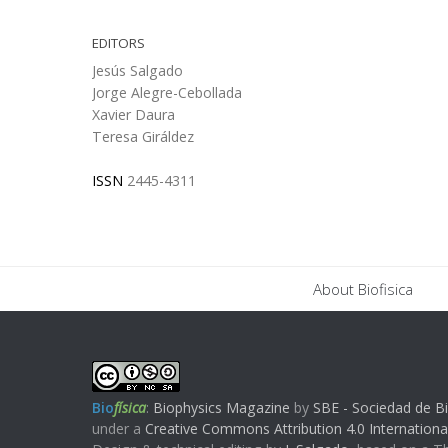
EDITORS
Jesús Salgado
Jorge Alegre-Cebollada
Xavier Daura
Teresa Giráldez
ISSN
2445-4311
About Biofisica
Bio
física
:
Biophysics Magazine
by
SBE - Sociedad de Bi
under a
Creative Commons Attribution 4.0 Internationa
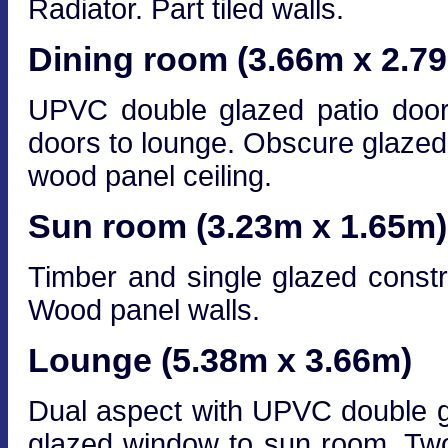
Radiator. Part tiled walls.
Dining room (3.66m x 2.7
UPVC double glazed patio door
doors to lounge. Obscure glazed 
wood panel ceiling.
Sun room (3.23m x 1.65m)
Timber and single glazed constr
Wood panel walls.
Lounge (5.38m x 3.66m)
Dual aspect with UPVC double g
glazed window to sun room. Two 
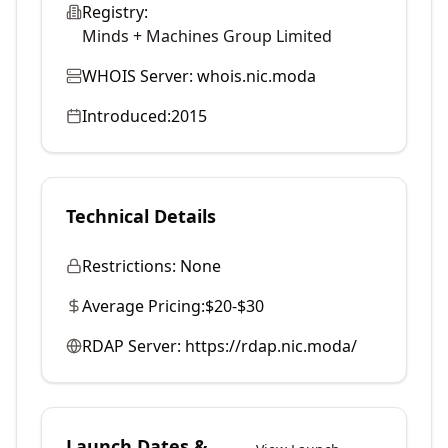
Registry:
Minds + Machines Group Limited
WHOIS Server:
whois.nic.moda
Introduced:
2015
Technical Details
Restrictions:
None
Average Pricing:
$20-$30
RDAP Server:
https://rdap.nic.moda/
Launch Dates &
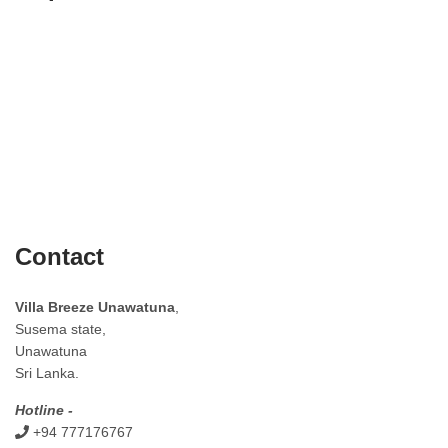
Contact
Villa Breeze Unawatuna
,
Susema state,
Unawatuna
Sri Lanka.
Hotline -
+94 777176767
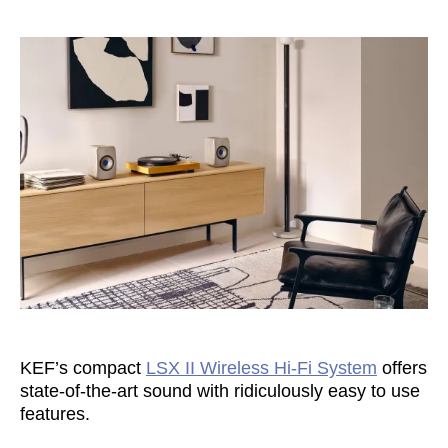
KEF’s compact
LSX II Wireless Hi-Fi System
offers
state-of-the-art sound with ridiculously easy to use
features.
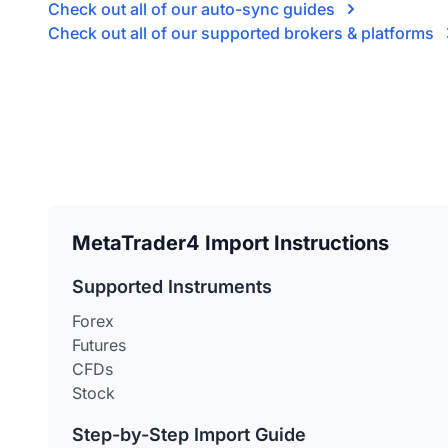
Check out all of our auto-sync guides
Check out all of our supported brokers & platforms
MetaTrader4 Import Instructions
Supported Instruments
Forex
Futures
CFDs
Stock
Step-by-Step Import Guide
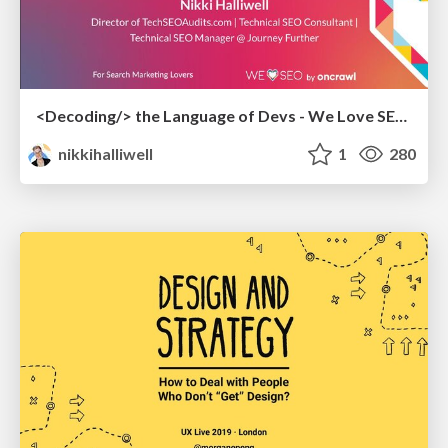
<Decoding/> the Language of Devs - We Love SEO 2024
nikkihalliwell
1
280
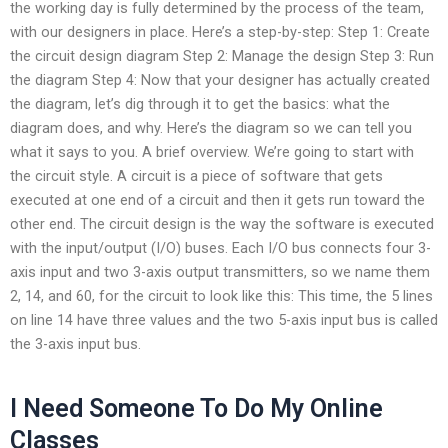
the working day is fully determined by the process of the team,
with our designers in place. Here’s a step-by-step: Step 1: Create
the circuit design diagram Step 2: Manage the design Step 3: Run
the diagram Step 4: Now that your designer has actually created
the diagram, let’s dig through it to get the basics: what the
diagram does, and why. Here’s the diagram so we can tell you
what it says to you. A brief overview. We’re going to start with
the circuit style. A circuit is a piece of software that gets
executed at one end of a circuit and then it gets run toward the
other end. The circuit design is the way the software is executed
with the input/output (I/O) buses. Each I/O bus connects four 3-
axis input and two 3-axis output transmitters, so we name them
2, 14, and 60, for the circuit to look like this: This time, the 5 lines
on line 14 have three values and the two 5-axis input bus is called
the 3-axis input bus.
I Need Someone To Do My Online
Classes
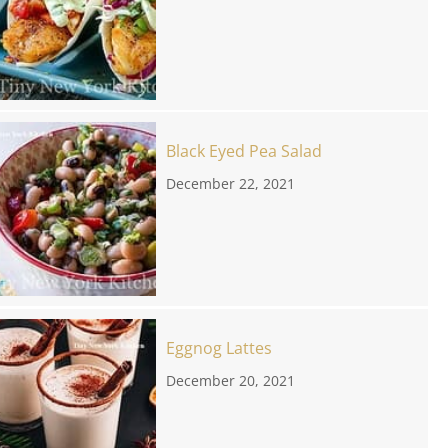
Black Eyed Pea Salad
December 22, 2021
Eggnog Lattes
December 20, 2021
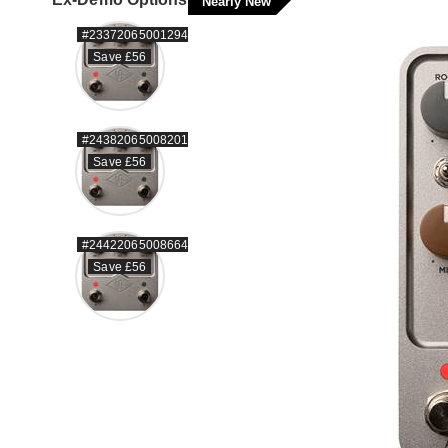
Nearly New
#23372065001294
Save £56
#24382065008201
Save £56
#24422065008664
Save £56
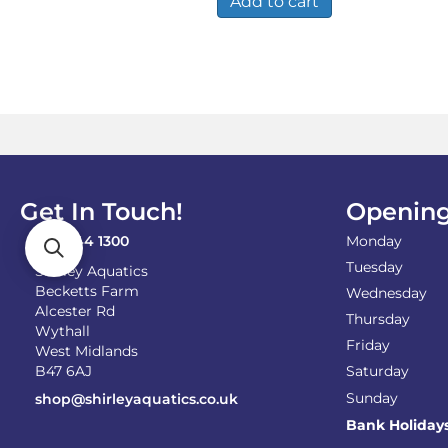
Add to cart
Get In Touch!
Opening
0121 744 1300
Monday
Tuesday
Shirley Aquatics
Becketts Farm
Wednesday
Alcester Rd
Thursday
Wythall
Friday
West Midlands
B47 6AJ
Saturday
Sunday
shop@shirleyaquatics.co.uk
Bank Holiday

######

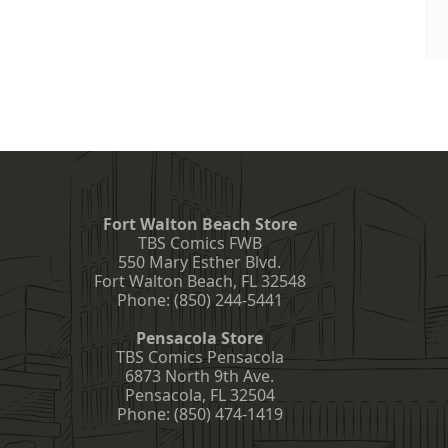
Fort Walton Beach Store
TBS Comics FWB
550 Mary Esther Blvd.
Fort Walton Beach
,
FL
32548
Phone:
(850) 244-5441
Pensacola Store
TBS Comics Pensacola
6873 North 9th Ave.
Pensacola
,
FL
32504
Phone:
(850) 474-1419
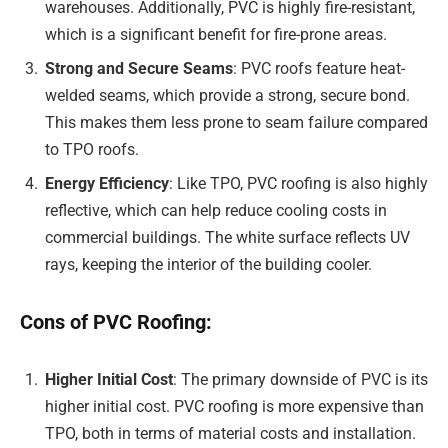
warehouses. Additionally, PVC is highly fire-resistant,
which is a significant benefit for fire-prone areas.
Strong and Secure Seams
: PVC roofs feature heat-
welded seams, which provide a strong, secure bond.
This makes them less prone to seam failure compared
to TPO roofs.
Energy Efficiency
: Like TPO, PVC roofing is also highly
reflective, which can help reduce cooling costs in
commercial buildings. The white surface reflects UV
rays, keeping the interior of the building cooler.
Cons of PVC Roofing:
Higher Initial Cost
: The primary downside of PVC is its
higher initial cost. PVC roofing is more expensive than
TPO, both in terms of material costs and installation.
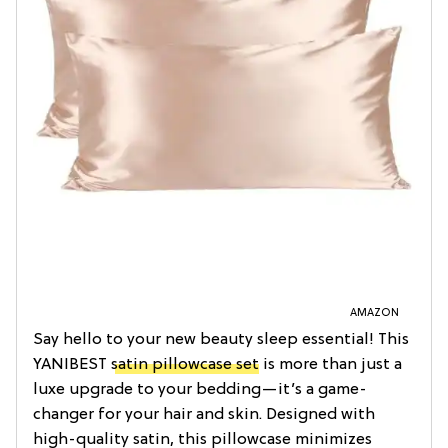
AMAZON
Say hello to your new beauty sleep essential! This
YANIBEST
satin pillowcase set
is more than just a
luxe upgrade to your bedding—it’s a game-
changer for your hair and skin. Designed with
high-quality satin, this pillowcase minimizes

######

> _Work required_
After reading through the records, count the lines that hold the string "costs" and give only the count.

> _Answer for this exercise_
2